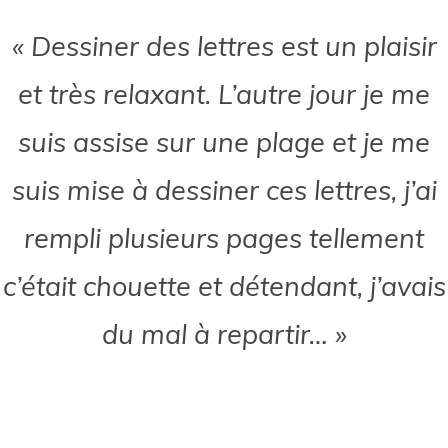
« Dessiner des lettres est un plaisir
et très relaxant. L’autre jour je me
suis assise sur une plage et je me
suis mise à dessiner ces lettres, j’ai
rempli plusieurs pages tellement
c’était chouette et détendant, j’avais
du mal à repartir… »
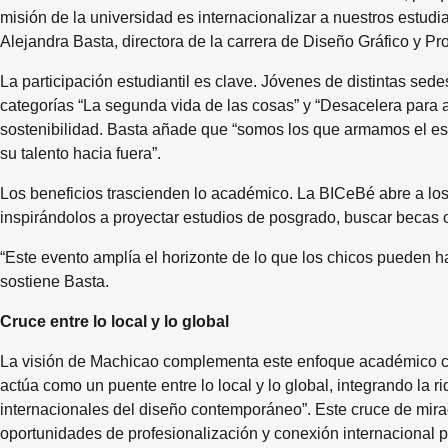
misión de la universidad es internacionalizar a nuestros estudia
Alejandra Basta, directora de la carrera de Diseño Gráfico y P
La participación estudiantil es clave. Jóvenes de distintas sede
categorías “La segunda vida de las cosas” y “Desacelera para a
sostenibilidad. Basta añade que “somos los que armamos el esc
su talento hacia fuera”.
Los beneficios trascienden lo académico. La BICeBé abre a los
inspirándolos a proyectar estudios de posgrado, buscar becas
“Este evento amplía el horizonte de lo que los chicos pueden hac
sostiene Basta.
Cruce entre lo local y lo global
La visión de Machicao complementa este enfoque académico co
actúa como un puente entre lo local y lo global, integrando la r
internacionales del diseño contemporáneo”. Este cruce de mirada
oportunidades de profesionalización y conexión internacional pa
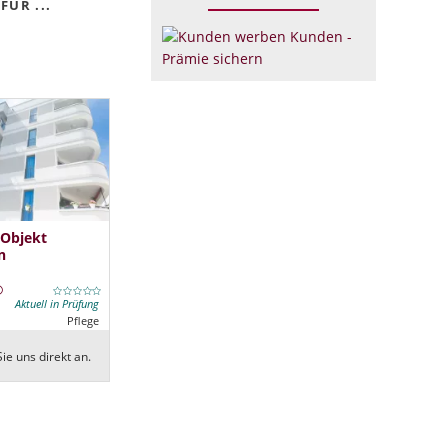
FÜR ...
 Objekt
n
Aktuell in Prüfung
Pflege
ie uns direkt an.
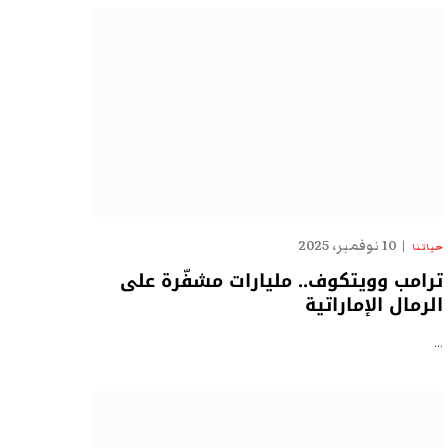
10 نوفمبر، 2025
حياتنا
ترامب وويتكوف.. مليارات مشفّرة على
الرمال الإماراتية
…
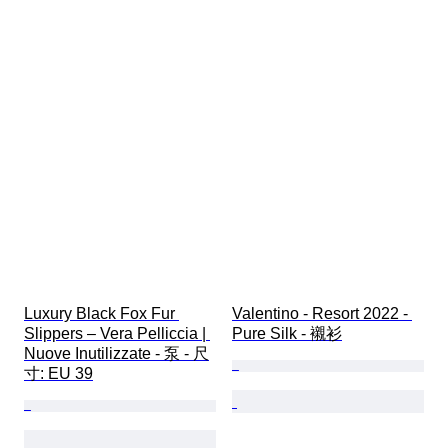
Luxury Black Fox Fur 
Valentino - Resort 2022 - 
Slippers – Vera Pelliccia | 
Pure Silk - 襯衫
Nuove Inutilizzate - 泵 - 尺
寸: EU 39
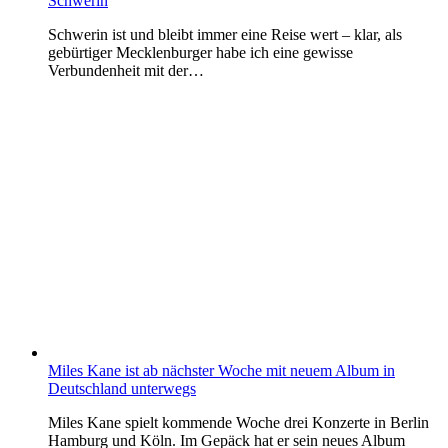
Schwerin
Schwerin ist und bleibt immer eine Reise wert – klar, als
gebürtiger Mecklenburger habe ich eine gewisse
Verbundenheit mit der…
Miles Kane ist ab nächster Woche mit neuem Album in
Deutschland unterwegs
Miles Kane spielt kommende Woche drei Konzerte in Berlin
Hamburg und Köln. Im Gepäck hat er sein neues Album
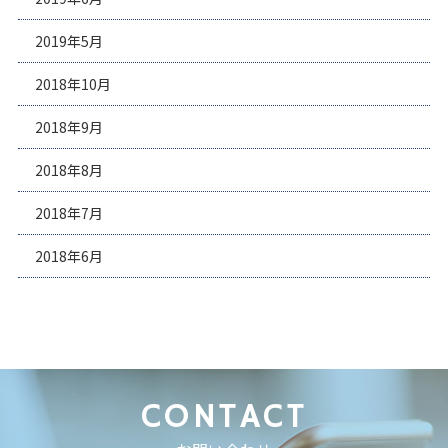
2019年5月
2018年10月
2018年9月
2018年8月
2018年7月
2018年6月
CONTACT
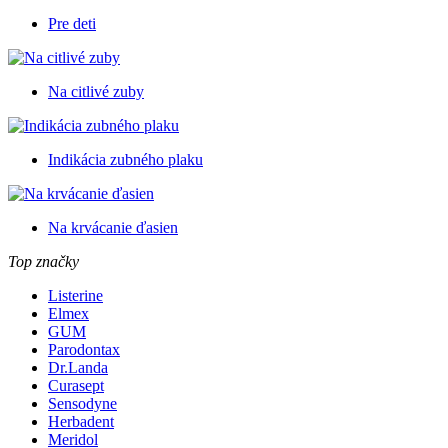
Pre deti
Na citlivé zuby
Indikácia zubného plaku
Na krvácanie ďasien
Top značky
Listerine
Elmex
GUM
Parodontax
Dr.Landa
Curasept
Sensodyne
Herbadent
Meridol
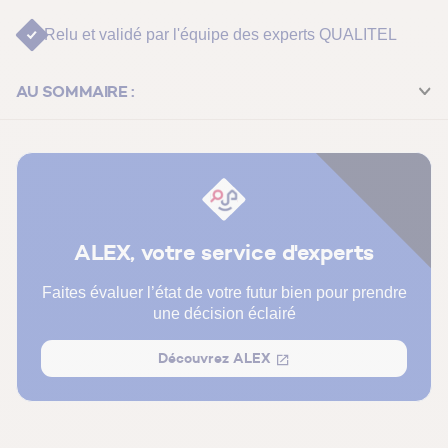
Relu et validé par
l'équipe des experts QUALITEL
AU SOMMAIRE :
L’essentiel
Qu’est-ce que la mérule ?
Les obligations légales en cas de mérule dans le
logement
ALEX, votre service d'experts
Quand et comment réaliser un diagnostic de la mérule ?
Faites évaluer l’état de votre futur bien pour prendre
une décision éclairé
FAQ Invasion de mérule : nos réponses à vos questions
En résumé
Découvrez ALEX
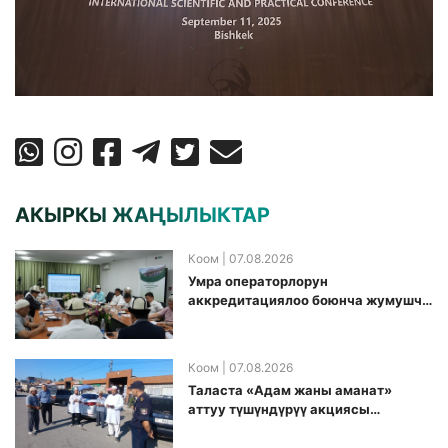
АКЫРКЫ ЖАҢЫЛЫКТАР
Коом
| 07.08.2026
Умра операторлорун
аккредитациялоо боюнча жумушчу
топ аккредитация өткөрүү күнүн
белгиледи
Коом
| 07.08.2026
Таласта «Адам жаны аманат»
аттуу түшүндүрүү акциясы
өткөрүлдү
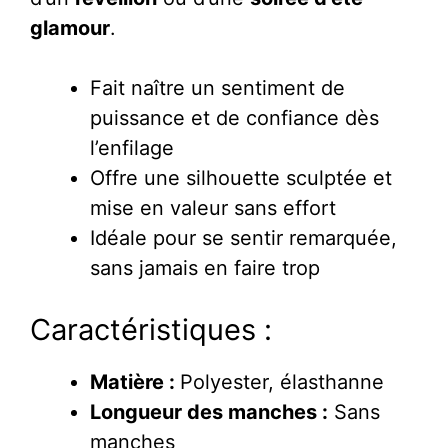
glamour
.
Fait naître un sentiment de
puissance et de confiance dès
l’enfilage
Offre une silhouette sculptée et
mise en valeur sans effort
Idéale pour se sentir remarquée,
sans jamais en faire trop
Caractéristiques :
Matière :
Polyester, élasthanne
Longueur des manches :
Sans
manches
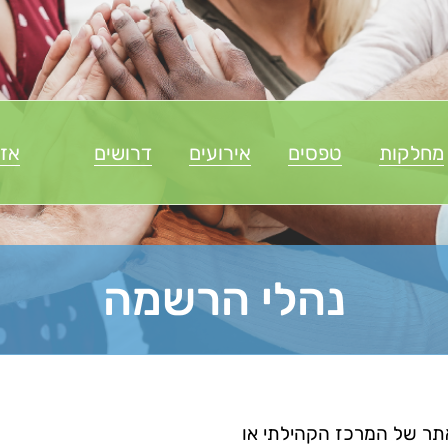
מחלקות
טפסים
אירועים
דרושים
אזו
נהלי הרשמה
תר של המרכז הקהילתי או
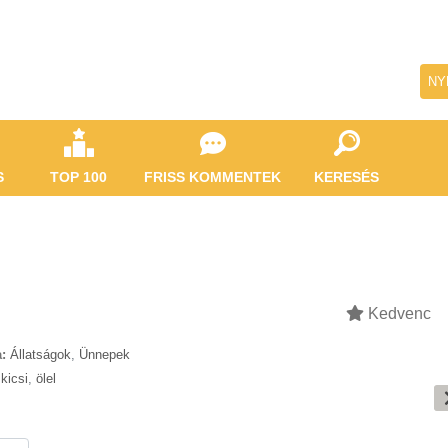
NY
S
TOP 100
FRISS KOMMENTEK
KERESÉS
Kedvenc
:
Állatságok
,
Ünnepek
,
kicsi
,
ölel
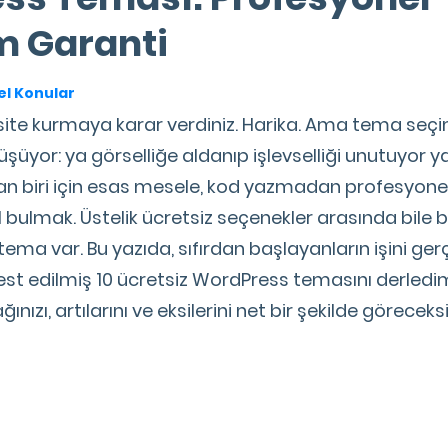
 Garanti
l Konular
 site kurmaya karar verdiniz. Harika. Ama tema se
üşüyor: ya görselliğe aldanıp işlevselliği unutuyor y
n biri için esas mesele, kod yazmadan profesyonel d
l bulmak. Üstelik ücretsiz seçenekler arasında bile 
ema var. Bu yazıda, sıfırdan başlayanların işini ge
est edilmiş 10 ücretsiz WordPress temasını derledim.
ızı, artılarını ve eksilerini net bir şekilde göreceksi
###
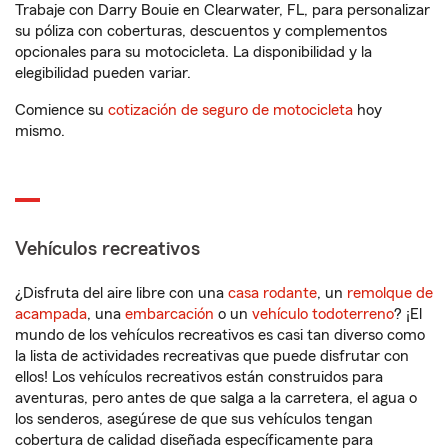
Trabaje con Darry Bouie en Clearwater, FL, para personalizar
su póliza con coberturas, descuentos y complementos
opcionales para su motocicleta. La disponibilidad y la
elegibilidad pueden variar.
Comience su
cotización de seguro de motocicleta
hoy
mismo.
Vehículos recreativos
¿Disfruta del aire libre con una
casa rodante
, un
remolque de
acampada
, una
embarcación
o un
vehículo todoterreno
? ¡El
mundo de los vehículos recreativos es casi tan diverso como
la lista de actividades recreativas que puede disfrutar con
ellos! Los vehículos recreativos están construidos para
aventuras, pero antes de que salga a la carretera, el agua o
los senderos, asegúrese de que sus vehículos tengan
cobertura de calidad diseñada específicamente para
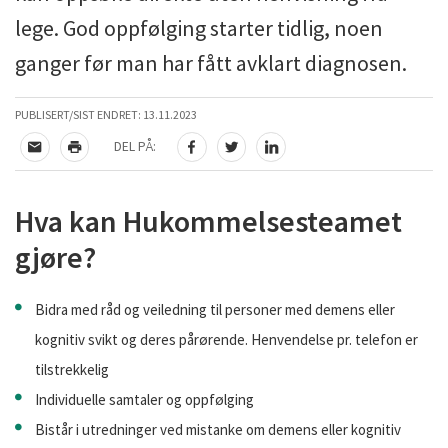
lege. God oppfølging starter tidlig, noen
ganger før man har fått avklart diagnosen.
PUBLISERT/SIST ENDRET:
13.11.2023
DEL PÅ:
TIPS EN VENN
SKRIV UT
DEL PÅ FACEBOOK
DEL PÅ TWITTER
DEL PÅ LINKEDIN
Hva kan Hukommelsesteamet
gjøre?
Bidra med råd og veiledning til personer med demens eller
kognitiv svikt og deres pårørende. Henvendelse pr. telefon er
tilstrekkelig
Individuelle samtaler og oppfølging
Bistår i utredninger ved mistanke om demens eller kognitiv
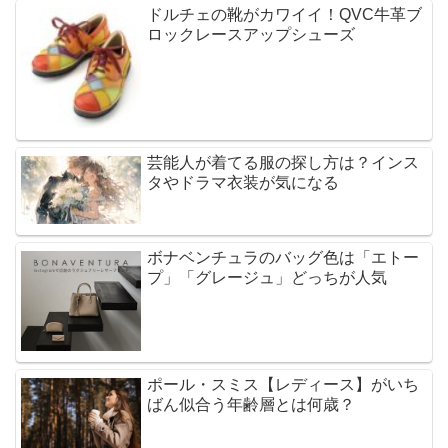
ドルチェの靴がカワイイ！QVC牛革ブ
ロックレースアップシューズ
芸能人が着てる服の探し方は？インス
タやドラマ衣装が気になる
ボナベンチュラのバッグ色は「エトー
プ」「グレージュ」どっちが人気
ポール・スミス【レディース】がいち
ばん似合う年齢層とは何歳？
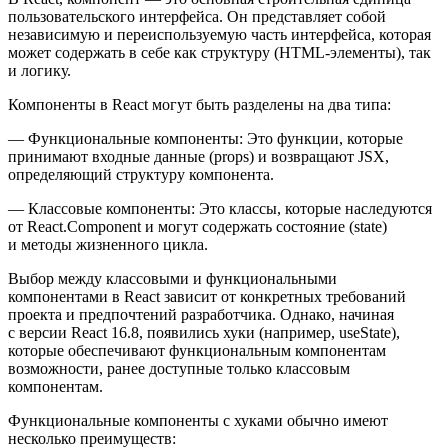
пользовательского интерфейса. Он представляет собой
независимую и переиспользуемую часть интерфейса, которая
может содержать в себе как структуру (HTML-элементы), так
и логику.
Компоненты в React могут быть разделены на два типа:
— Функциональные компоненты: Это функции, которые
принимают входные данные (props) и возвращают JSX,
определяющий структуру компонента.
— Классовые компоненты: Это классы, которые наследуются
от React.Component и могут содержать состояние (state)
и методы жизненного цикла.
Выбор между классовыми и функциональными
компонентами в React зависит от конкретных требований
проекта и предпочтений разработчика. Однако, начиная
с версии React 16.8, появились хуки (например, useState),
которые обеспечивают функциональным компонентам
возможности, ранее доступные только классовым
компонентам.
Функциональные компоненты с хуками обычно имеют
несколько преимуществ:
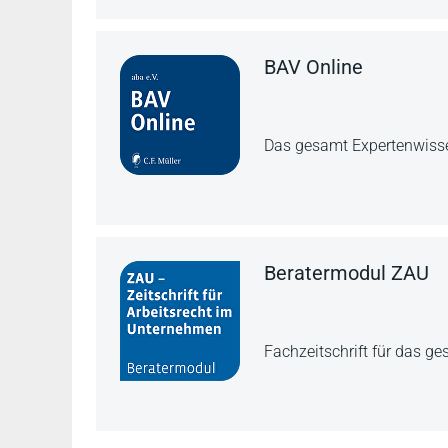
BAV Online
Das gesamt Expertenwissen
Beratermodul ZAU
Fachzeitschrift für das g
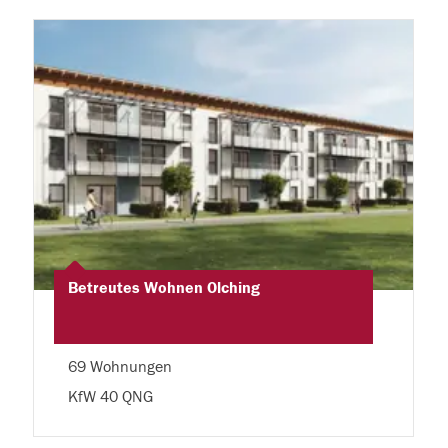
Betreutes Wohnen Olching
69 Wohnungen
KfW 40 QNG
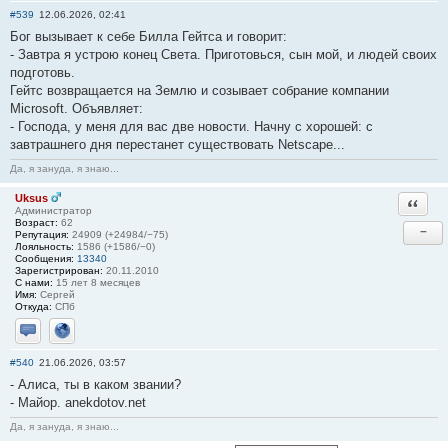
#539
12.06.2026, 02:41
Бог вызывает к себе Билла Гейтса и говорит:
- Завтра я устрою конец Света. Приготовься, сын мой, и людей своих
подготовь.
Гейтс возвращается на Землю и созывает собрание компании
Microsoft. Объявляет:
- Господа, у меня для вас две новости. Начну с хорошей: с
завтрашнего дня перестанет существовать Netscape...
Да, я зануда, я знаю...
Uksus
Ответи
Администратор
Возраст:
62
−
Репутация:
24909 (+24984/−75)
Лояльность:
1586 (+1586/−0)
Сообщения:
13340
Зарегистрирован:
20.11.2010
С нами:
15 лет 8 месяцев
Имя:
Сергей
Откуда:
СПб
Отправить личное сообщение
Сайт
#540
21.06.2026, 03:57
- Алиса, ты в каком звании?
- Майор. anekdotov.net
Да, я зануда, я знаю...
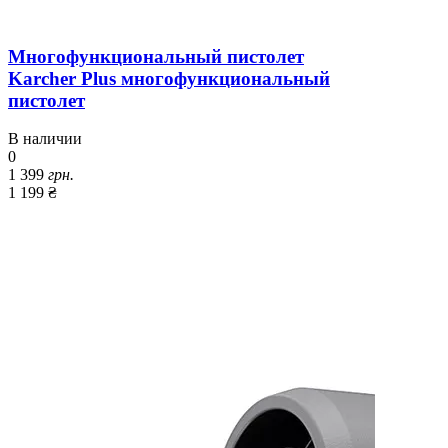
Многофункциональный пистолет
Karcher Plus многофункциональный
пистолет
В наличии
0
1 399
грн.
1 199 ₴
###
◆ PROBLEM TO WORK ON ◆
Exact copy, no pictures. Write out the lines in the entries above, starting with the line with "аттуу түшүндүрүү акциясы" and going on through the line with "ızı, artılarını ve", keeping both.

◆ WRITTEN REPLY ◆
аттуу түшүндүрүү акциясы
өткөрүлдү
glamour
.
Fait naître un sentiment de
puissance et de confiance dès
l’enfilage
Offre une silhouette sculptée et
mise en valeur sans effort
Idéale pour se sentir remarquée,
sans jamais en faire trop
Caractéristiques :
Matière :
Polyester, élasthanne
Longueur des manches :
Sans
manches
מחלקות
טפסים
אירועים
דרושים
אזו
נהלי הרשמה
תר של המרכז הקהילתי או
NY
S
TOP 100
FRISS KOMMENTEK
KERESÉS
Kedvenc
:
Állatságok
,
Ünnepek
,
kicsi
,
ölel
 Garanti
l Konular
 site kurmaya karar verdiniz. Harika. Ama tema se
üşüyor: ya görselliğe aldanıp işlevselliği unutuyor y
n biri için esas mesele, kod yazmadan profesyonel d
l bulmak. Üstelik ücretsiz seçenekler arasında bile 
ema var. Bu yazıda, sıfırdan başlayanların işini ge
est edilmiş 10 ücretsiz WordPress temasını derledim.
ızı, artılarını ve eksilerini net bir şekilde göreceksi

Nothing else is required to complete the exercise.